*WORK TO BE COMPLETED*
Return each line of the data below exactly, omitting any pictures.

Rendered page images
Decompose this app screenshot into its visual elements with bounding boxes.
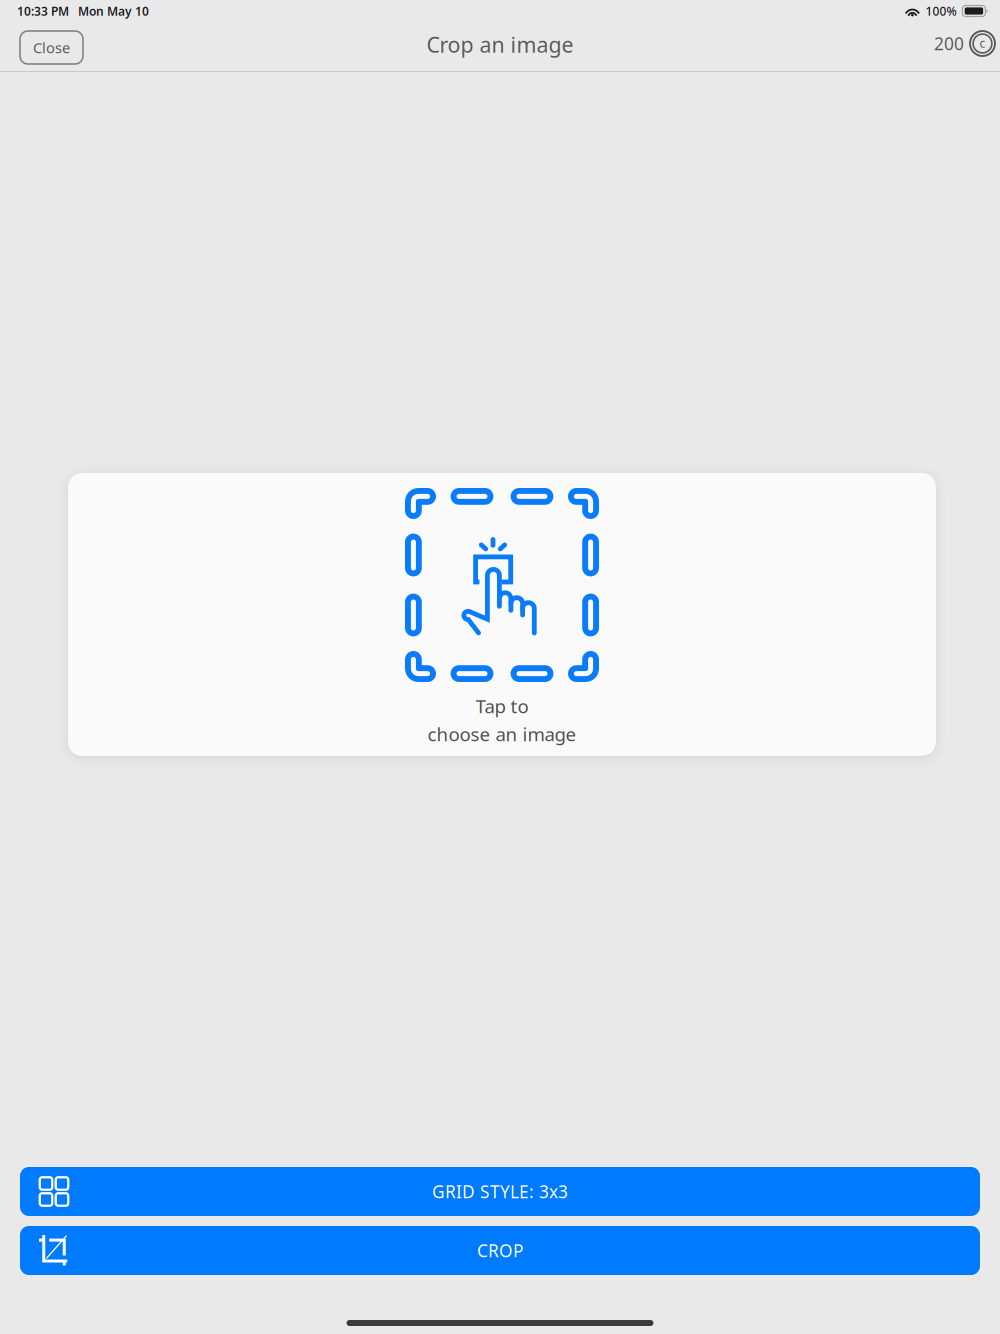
staticText: Mon May 10 [69,3,149,19]
staticText: c [980,35,986,51]
staticText: Close [33,38,70,57]
button[interactable]: 200 [934,34,995,59]
button[interactable]: CROP [20,1226,980,1275]
staticText: CROP [477,1239,523,1262]
button[interactable]: GRID STYLE: 3x3 [20,1167,980,1216]
button[interactable]: Close [20,30,83,63]
staticText: Crop an image [426,30,574,59]
staticText: Tap to [476,694,528,718]
staticText: 100% [919,3,962,19]
staticText: GRID STYLE: 3x3 [432,1180,568,1203]
staticText: 10:33 PM [17,3,69,19]
button[interactable]: Tap to [68,473,936,756]
staticText: choose an image [428,722,576,746]
staticText: 200 [934,32,964,55]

*ANSWER TO THIS PROBLEM*
Decompose this app screenshot into its visual elements with bounding boxes.
staticText: Mon May 10 [69,3,149,19]
staticText: c [980,35,986,51]
staticText: Close [33,38,70,57]
button[interactable]: 200 [934,34,995,59]
button[interactable]: CROP [20,1226,980,1275]
staticText: CROP [477,1239,523,1262]
button[interactable]: GRID STYLE: 3x3 [20,1167,980,1216]
button[interactable]: Close [20,30,83,63]
staticText: Crop an image [426,30,574,59]
staticText: Tap to [476,694,528,718]
staticText: 100% [919,3,962,19]
staticText: GRID STYLE: 3x3 [432,1180,568,1203]
staticText: 10:33 PM [17,3,69,19]
button[interactable]: Tap to [68,473,936,756]
staticText: choose an image [428,722,576,746]
staticText: 200 [934,32,964,55]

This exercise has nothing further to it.